А потом небо опустело. Она услышала звук падения, но не сразу связала его с тем, что дядя исчез.
Маленькая Падма продолжала оставаться на дереве, она видела, как в дом все идут и идут соседи, как подъехала машина врача и любопытствующая толпа собралась у главных ворот. Когда стемнело, в их доме и в домах по соседству зажегся свет. Она слышала, как в комнатах и во дворе плачут, причитая, женщины, раздаются еще чьи-то голоса, но никто не зовет ее и не ищет. Ни мама, ни бабушка. Она лежала на ветке мангового дерева, ей все сильнее хотелось спать и есть, но ничто на свете не могло заставить ее самостоятельно спуститься вниз. Она останется здесь навечно…
Затем ей вдруг послышалось, как кто-то зовет ее снизу из темноты, и она наконец слезла с дерева — медленно, как во сне, — повинуясь голосу, который вел ее сквозь кустарник, все дальше и дальше, в самые дикие заросли в глубине сада. Теперь уже не вспомнить, чей это был голос, — может, самого Чотей-Маму, или бабушки, или какой-то птички, эта песня, похожая на звуки флейты, доносилась до нее из скрытого от глаз дупла на дереве. Но она шла на этот зов через джунгли по тропинке, которая тонкой нитью из лунного света пролегала среди черных деревьев и кустарников. Спотыкаясь, царапаясь о колючки, она добралась наконец-то до теплого, мягкого уголка и, свернувшись калачиком, приготовилась спать — успокоенная, прощенная, с мыслями о том, как хорошо оказаться дома, в безопасности.

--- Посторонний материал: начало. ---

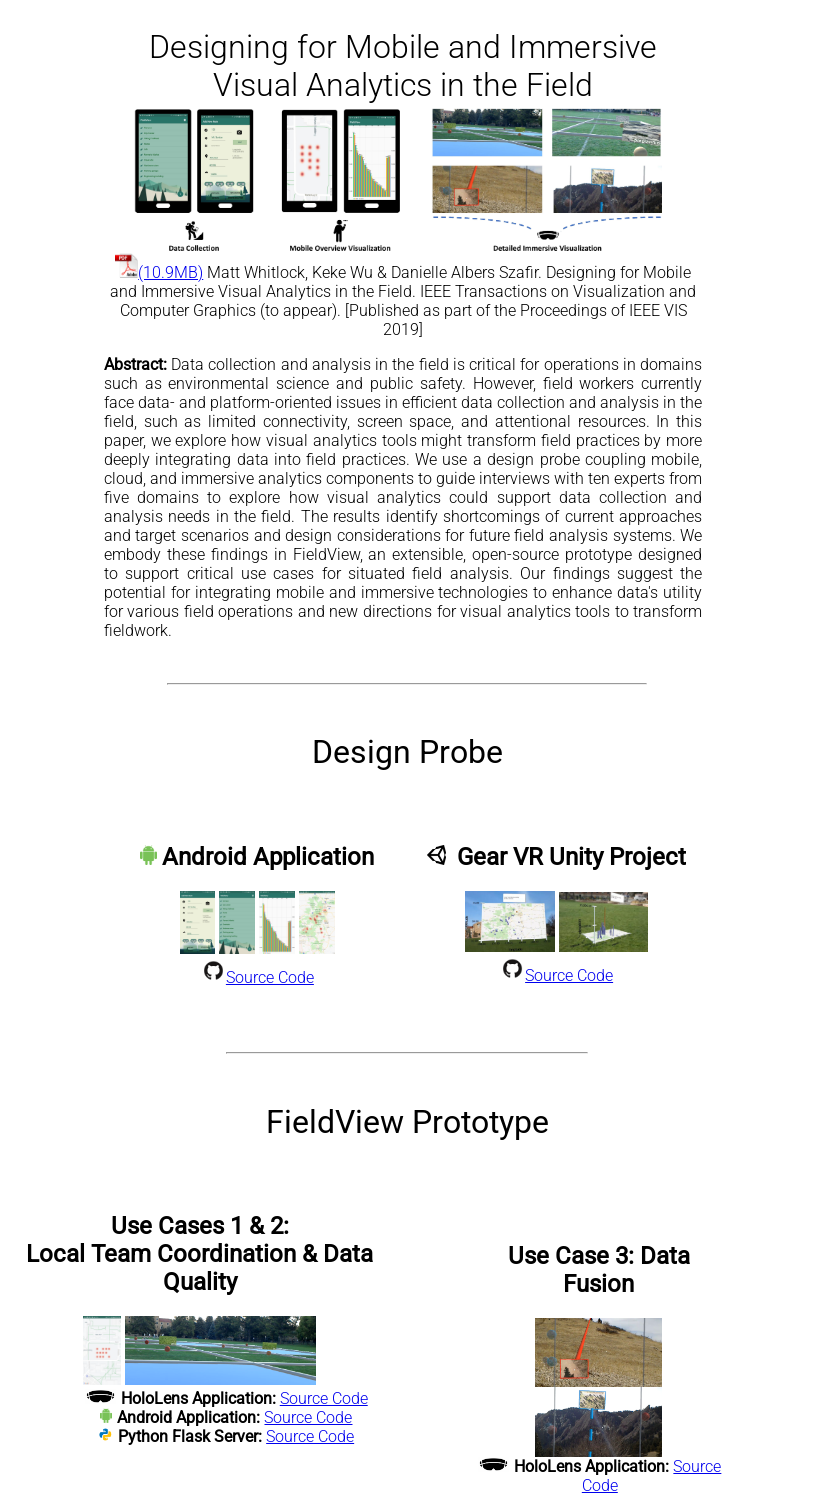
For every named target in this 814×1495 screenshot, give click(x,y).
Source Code (270, 977)
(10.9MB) (159, 272)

Следующее воспоминание — яркий свет дня. Падма стоит одна под манговым деревом. На губах у нее кровь, и несколько пятен осталось на ситцевом платье. Ей не хочется ни есть, ни пить, ей кажется, что она только что очнулась после глубокого сна. Слышно, как в доме громко плачет какая-то женщина. Резко открывается дверь во двор. За ней стоит отец, оглядываясь по сторонам. У него лохматые, непричесанные волосы и мятая рубашка. Он видит ее, застывает на месте, затем бежит к ней, зовя по имени, подхватывает на руки. В доме пахнет смертью и дезинфицирующими средствами. Незнакомая женщина с растрепанными волосами и красными глазами, которая заворачивает ее в складки своего сари со следами от слез, оказывается ее матерью. Пальцы приглаживают спутанные волосы Падмы, убирают из них листья.
— Где ты была, противный ты ребенок? Мы всю ночь тебя искали… и в саду, и в парке — везде…

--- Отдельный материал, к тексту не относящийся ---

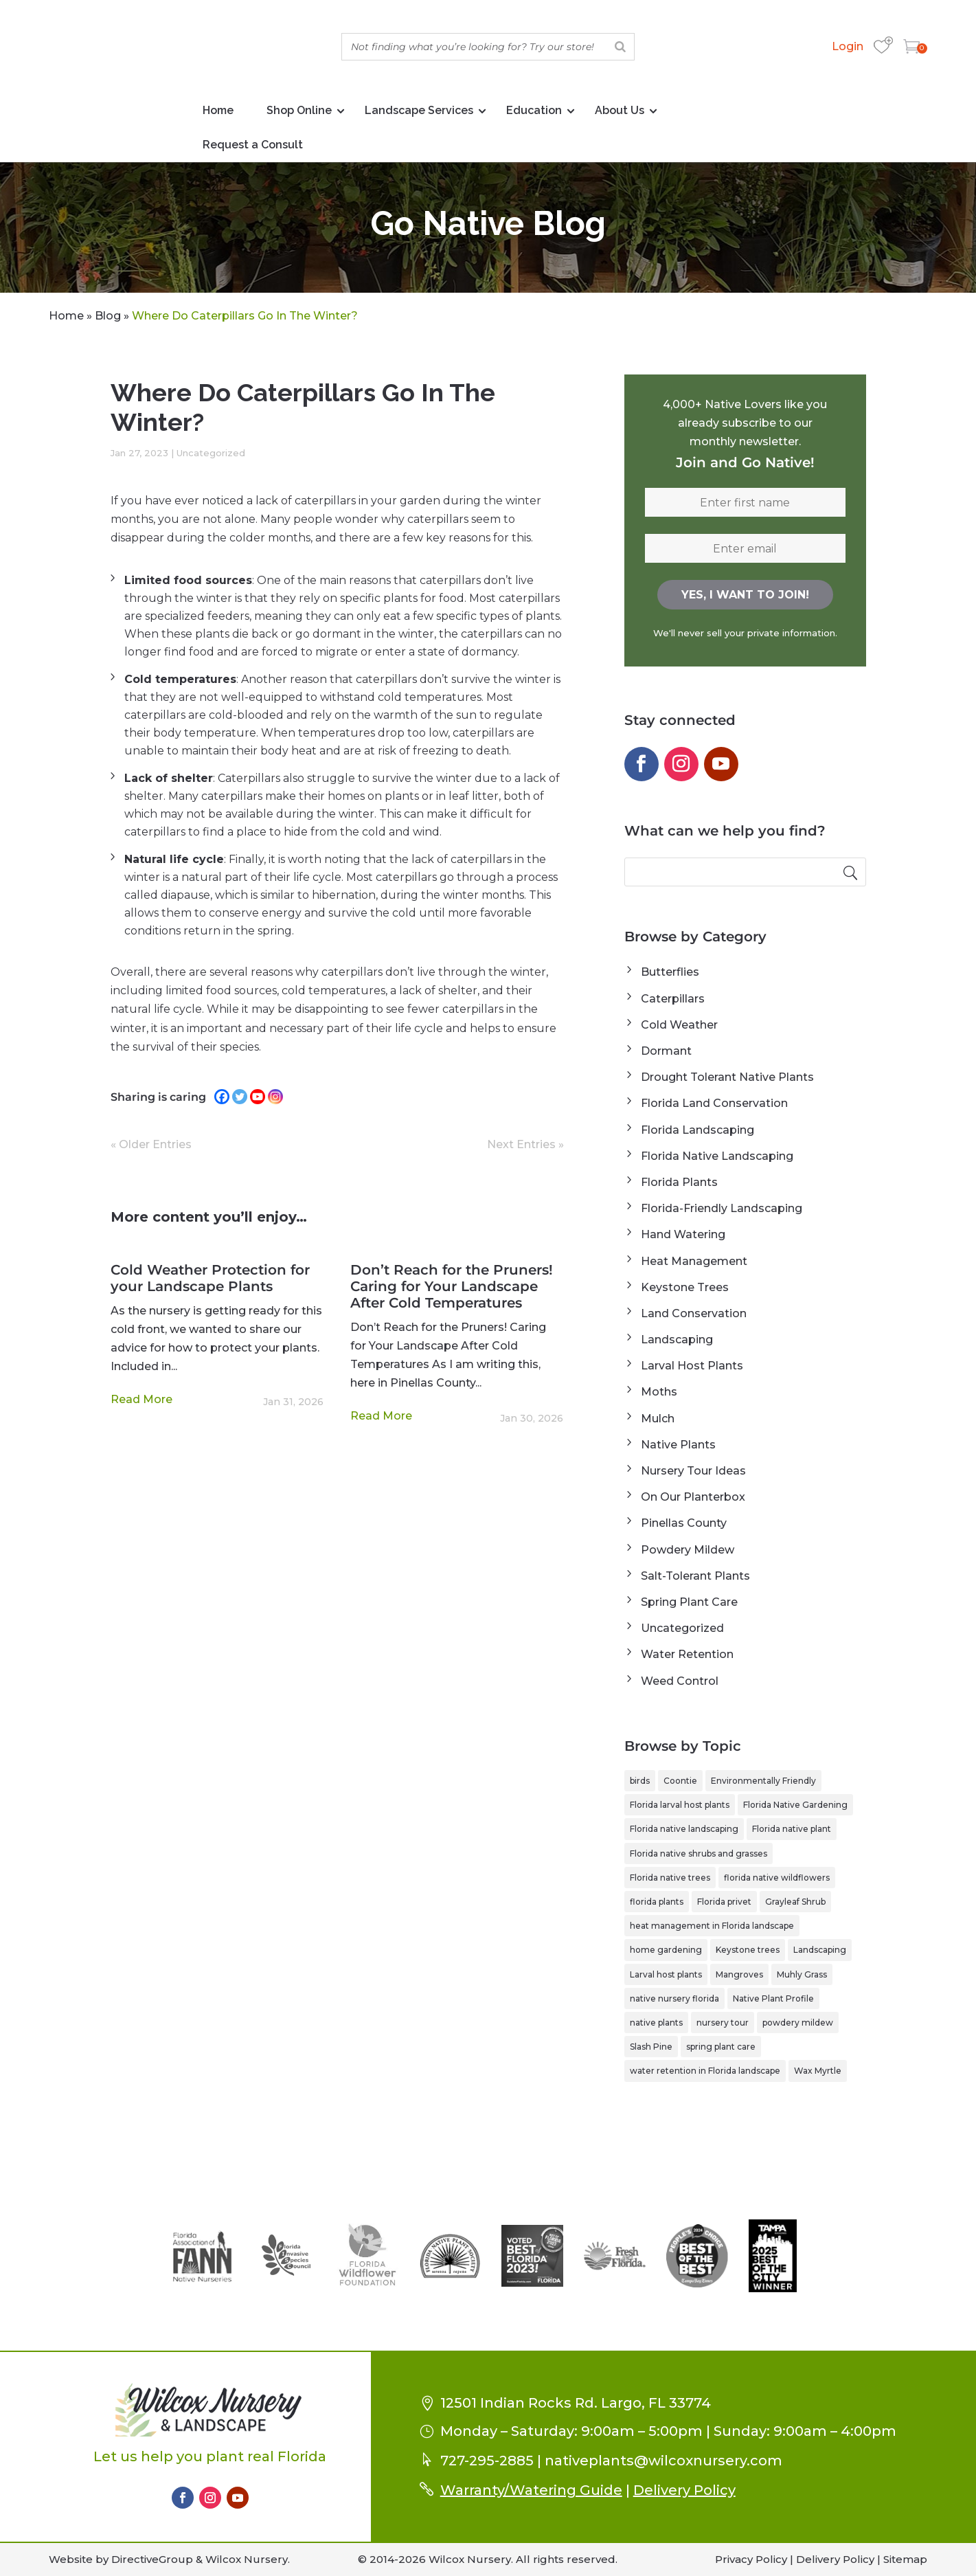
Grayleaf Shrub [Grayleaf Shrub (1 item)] (795, 1901)
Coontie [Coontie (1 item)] (680, 1781)
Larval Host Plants (692, 1365)
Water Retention (687, 1654)
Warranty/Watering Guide (531, 2490)
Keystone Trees (685, 1287)
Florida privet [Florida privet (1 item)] (724, 1901)
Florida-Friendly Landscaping (721, 1208)
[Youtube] (257, 1096)
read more (141, 1399)
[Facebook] (221, 1096)
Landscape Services (419, 110)
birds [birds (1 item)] (640, 1781)
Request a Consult (253, 144)
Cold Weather (679, 1024)
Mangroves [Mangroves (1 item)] (739, 1974)
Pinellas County (684, 1523)
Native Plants (678, 1444)
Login (847, 46)
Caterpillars (673, 998)
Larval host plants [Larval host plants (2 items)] (666, 1974)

Ей хочется сказать им, что она видела, как Чотей-Маму летел, но слова не идут. Весь день они задавали один и тот же вопрос, на который невозможно ответить: где ты была?
Спустя тридцать семь лет она сидела одна в доме с множеством коробок, так и не зная на него ответа.

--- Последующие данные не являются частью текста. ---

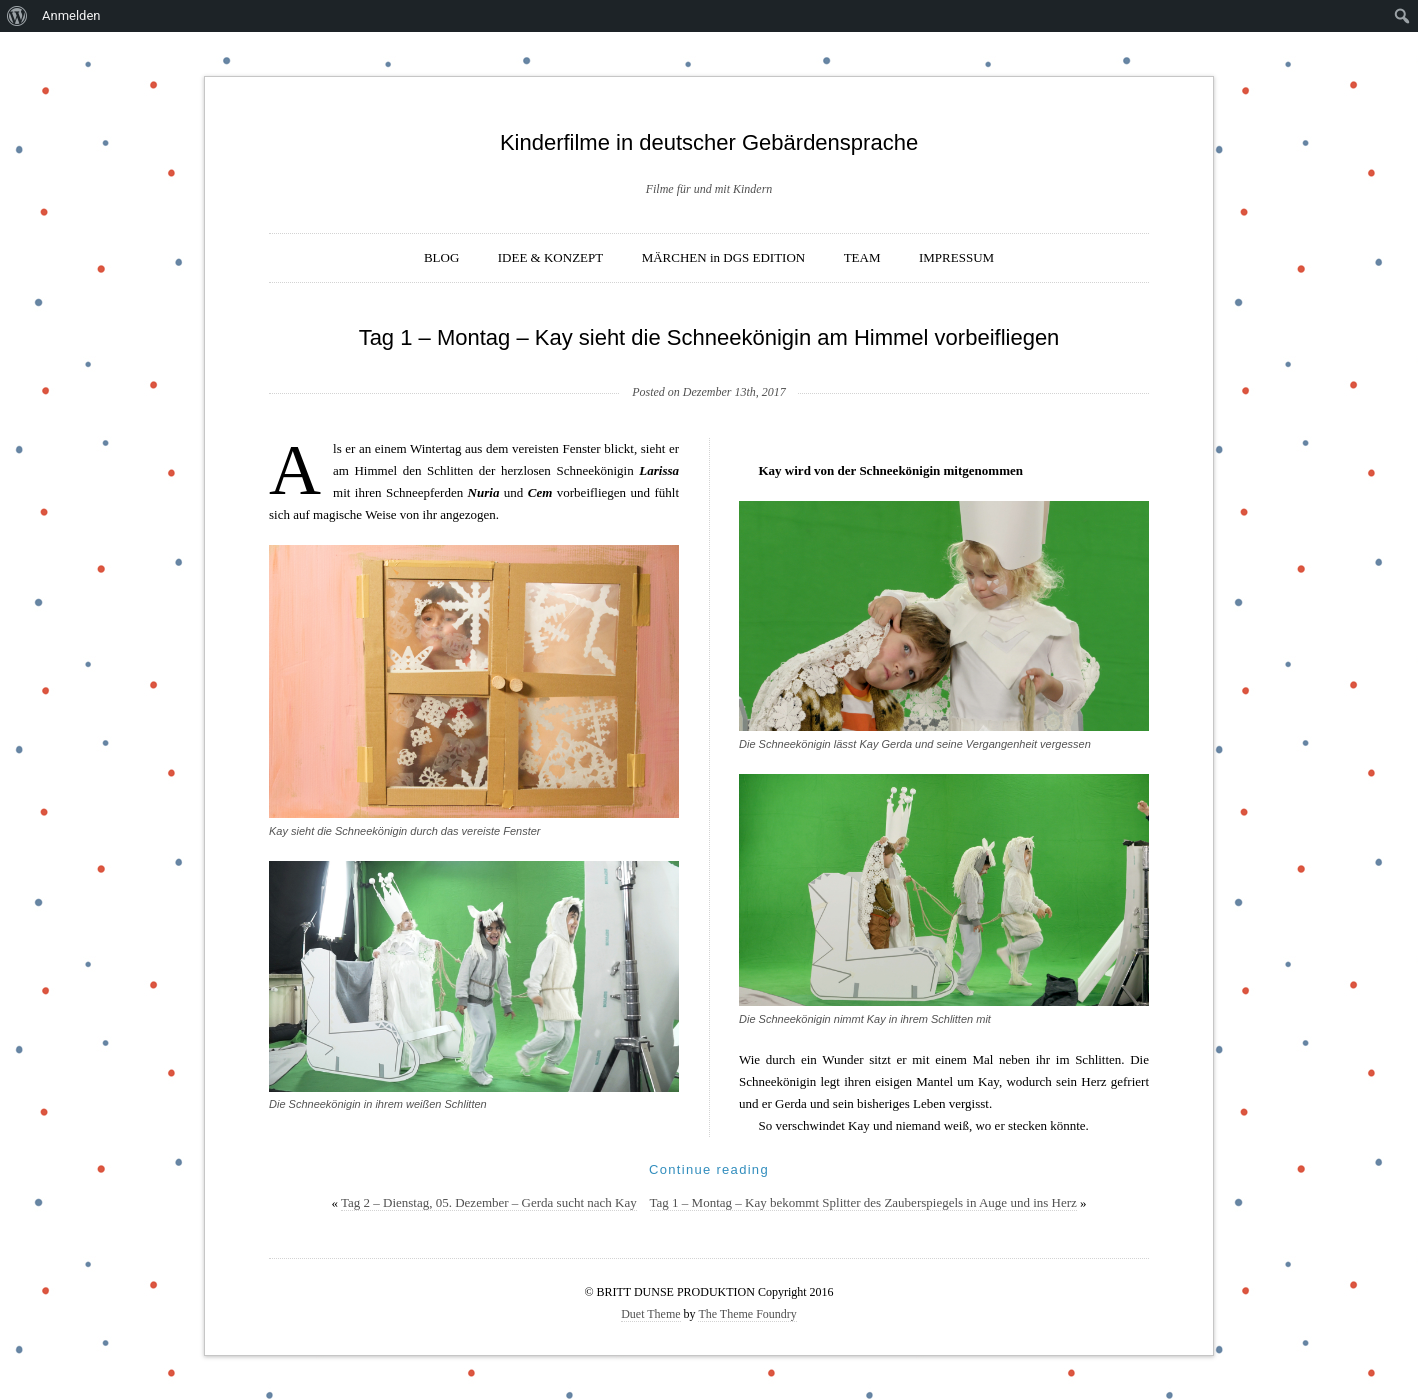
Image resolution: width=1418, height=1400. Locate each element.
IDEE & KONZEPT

Пока она пребывает в задумчивости, комната наполнится вечерним сумраком — натюрморт в серых тонах — и ей будет казаться, что сразу же за окнами комнаты ее ожидает лес, что деревья сжимают стены дома и шепчут что-то. В декоративном зеркале, висящем на стене в столовой, она увидит собственное отражение, скорее напоминающее дикого зверя в своем логове: непослушные волосы обрамляют лицо, изъеденное тенями, нос как птичий клюв, огромные глаза, видящие в темноте, похожи на глаза лемура. Она содрогнется и покачает головой, чтобы избавиться от наваждения, и встанет с легким вздохом. Включив свет, она соорудит себе бутерброд с чатни[4]и рассеянно съест его на кухне. Затем приступит к работе.
С утра до вечера она сновала по дому, как ночной мотылек, ослепший от света, — сортируя, укладывая, надписывая, до тех пор пока все комнаты не утратили привычный вид, который был ей противен. Днем она делала перерыв для того, чтобы бесцельно побродить по лесу. Она старалась думать о реальных вещах, например о том, как ей жить дальше. Старший сын, работавший в Калифорнии, хотел, чтобы она купила дом и переехала к нему поближе. Ее подруга в Индии настойчиво просила в своих письмах вернуться на родину и начать там новую жизнь.